Photo by isfullofcrap

Okay, in all fairness, I’m not fat, as in “The Biggest Loser” fat. But I’m fatter than I care to be. I hate to exercise. I have always hated to exercise. I grew up in Brooklyn, NY. There were no grassy fields to play soccer or baseball. The closest park was paved entirely in cement, and had monkey bars without any protective padding underneath in case you fell. No child frolicked through this park; teenagers went there to smoke pot and spit.

I can’t tell you how many notes I forged from my mother to get out of gym class. In my senior year of high school, at our graduation luncheon, every classmate was presented with a certificate of where they’d be in ten years.  Mine said I’d be promoting my book called 1 in 365—How to stay in shape while only exercising one day a year.

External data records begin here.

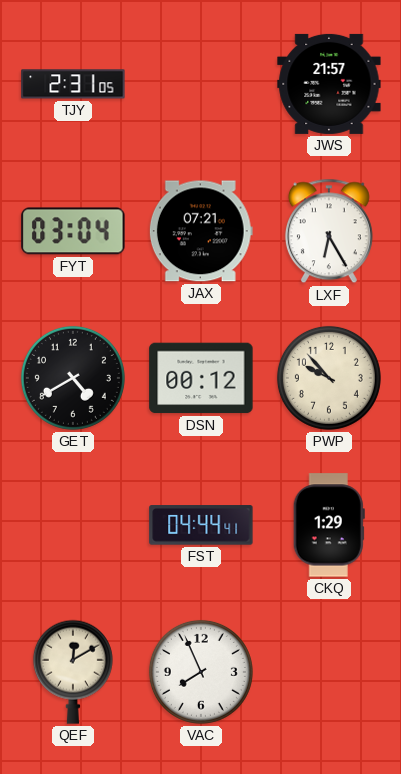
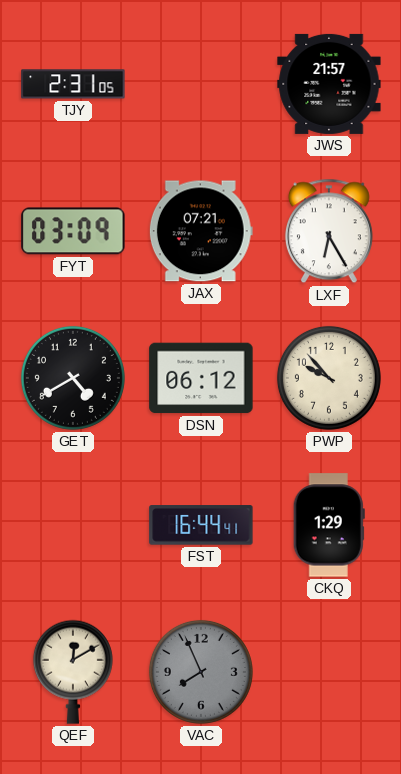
FYT: 03:04 -> 03:09
DSN: 00:12 -> 06:12
FST: 04:44 -> 16:44
VAC dial: white -> grey
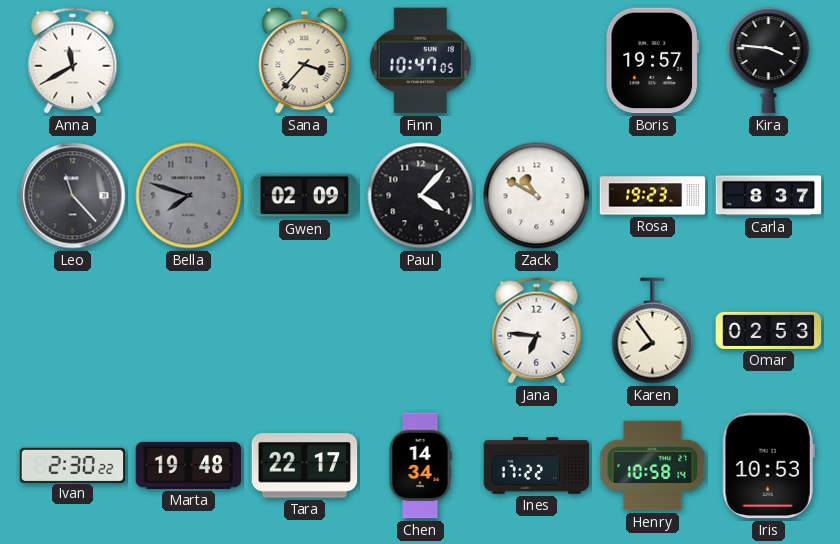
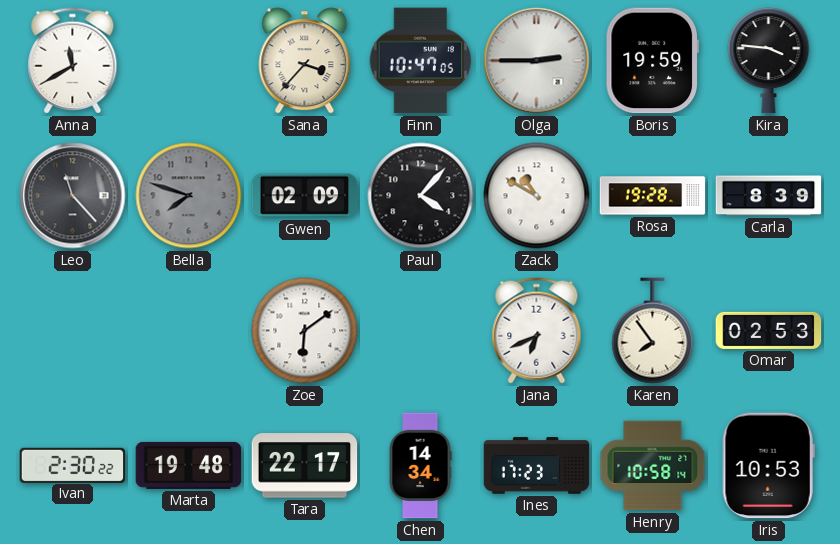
Olga: none -> 2:45
Boris: 19:57 -> 19:59
Rosa: 19:23 -> 19:28
Carla: 8:37 -> 8:39
Zoe: none -> 6:09
Jana: 6:46 -> 6:41
Ines: 17:22 -> 17:23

My way of staying thin throughout my twenties was to just not eat. I wasn’t anorexic by any means, because I was hypoglycemic and would pass out if I didn’t consume protein. I just didn’t eat that much. Food never really excited me. Eating is one big time-consuming drag, as is the preparation and clean-up of it, so if I could just pop a pill to get all my nutrition instead, that would suit me fine.

I’m not a stress eater, either. Stress drives me to drink coffee, drink alcohol, or yell. If I’m really emotionally unhinged, I’ll actually lose my appetite. This has served me well regarding weight management. Don’t get me wrong—I was NEVER bone thin. I was born with fleshy hips, thighs, and an ass, all made larger over the years by the fake estrogen in the Pill.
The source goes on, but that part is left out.